【前回記事】
この記事では、中華戦国時代末期(紀元前403~紀元前222年頃)の法家である“韓非”の著書“韓非子”についてまとめていきます。
人も書も法家思想を大成させたとして評価され、現代においても上に立つ者の教訓として学ぶことが多くあります。
そんな韓非子から本文を抜粋し、ためになるであろう考え方を解釈とともに記していきます。
【本文】と【解釈】に分けていますが、基本的に解釈を読めば内容を把握できるようにしています。
今回のテーマは“二柄とそれに関する逸話”です。
二柄とは刑と徳なり
【本文】
名主の其の臣を導制する者は、二柄(にへい)のみ。
二柄とは刑と徳なり。
何かを刑徳と謂う。
曰わく、殺戮之を刑と謂い、慶賞之を徳という。
人臣たる者は、誅罰を畏(おそ)れて慶賞を利す。
故に人主は自ら其の刑徳を用いば、則ち群臣其その威を畏れて其の利に帰せん。
故に世の姦臣(かんしん)は則ち然らめず、悪(にく)む所は則ち能く之を其の主より得て之を罪し、愛する所は則ち能く之を其の主より得て之を賞す。

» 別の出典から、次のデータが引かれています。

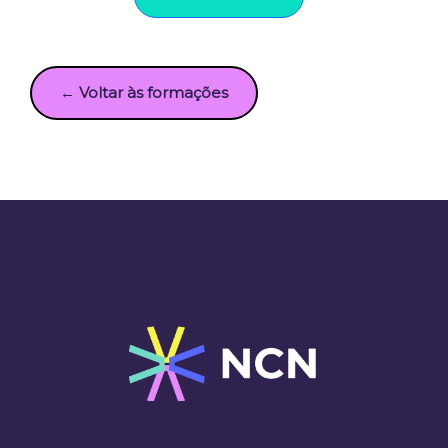
← Voltar às formações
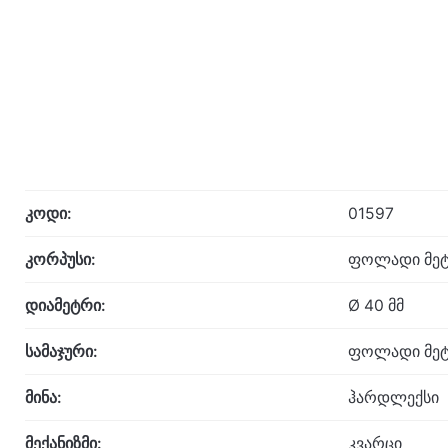
კოდი:
01597
კორპუსი:
ფოლადი მეტ
დიამეტრი:
Ø 40 მმ
სამაჯური:
ფოლადი მეტ
მინა:
ჰარდლექსი
მექანიზმი:
კვარცი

今人主賞罰の威利をして己より出でしめず、其の臣に聴(まか)せて其の賞罰を行わば、則ち一国の人、皆其の臣を畏れて而(しこう)して其の君易(あなど)り、其の臣に帰して而して其の君を去らん。
此(こ)れ人主刑徳を失うの患(うれ)えなり。
【解釈】
賢い君主が部下を制御し指導するために使うのは、二つの柄である。
二つの柄とは、刑(罰)と徳(恩賞)である。
刑は罪を犯した者を殺すこと。
徳は善を行った人を賞すること。
臣(部下)たる者は常に刑罰を恐れ賞を喜ぶから、君主が常に自分で刑、徳を行うなら、それを見た人々は善に励むだろう。
もし君主が、賞罰の権限を自分ではなく臣のだれかに任せ、その言うように賞罰を行うなら、やがて人々は臣を恐れ、君主を侮るようになるだろう。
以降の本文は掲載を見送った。